Department of Biochemistry & Molecular Biology, Alberta Children's Hospital Research Institute, University of Calgary, Calgary, AB, Canada.
Department of Cardiology, Xiangya Hospital, Central South University, Changsha, China.
Mol Biol Evol. 2021 May 19;38(6):2660-2672. doi: 10.1093/molbev/msab037.
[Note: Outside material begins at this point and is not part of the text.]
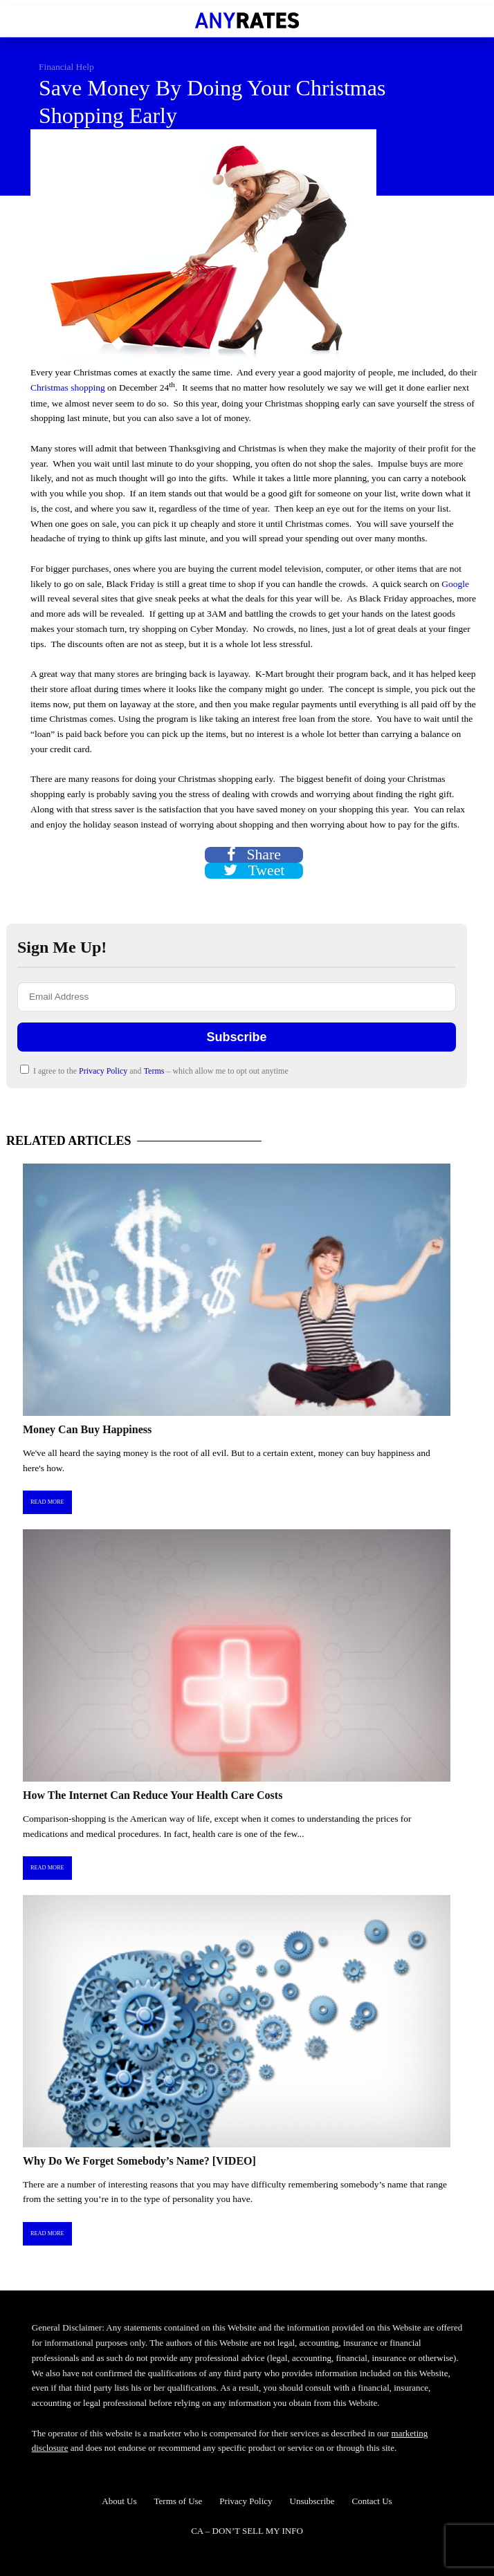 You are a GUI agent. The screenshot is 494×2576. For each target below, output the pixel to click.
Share (254, 855)
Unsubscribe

DNA sequencing technologies provide unprecedented opportunities to analyze within-host evolution of microorganism populations. Often, within-host populations are analyzed via pooled sequencing of the population, which contains multiple individuals or "haplotypes." However, current next-generation sequencing instruments, in conjunction with single-molecule barcoded linked-reads, cannot distinguish long haplotypes directly. Computational reconstruction of haplotypes from pooled sequencing has been attempted in virology, bacterial genomics, metagenomics, and human genetics, using algorithms based on either cross-host genetic sharing or within-host genomic reads. Here, we describe PoolHapX, a flexible computational approach that integrates information from both genetic sharing and genomic sequencing. We demonstrated that PoolHapX outperforms state-of-the-art tools tailored to specific organismal systems, and is robust to within-host evolution. Importantly, together with barcoded linked-reads, PoolHapX can infer whole-chromosome-scale haplotypes from 50 pools each containing 12 different haplotypes. By analyzing real data, we uncovered dynamic variations in the evolutionary processes of within-patient HIV populations previously unobserved in single position-based analysis.
DNA 测序技术为分析微生物种群在宿主内的进化提供了前所未有的机会。通常,通过对包含多个个体或“单倍型”的群体进行 pooled 测序来分析宿主内群体。然而,当前的下一代测序仪器与单分子条形码连接读取相结合,无法直接区分长单倍型。已经尝试在病毒学、细菌基因组学、宏基因组学和人类遗传学中使用基于跨宿主遗传共享或宿主内基因组读取的算法,从 pooled 测序中重建单倍型。在这里,我们描述了 PoolHapX,这是一种灵活的计算方法,它整合了遗传共享和基因组测序的信息。我们证明了 PoolHapX 优于针对特定生物体系统定制的最先进工具,并且对宿主内进化具有鲁棒性。重要的是,与条形码连接读取相结合,PoolHapX 可以从每个包含 12 个不同单倍型的 50 个池中推断出全染色体规模的单倍型。通过分析真实数据,我们揭示了以前在基于单个位置的分析中未观察到的 HIV 患者内群体进化过程中的动态变化。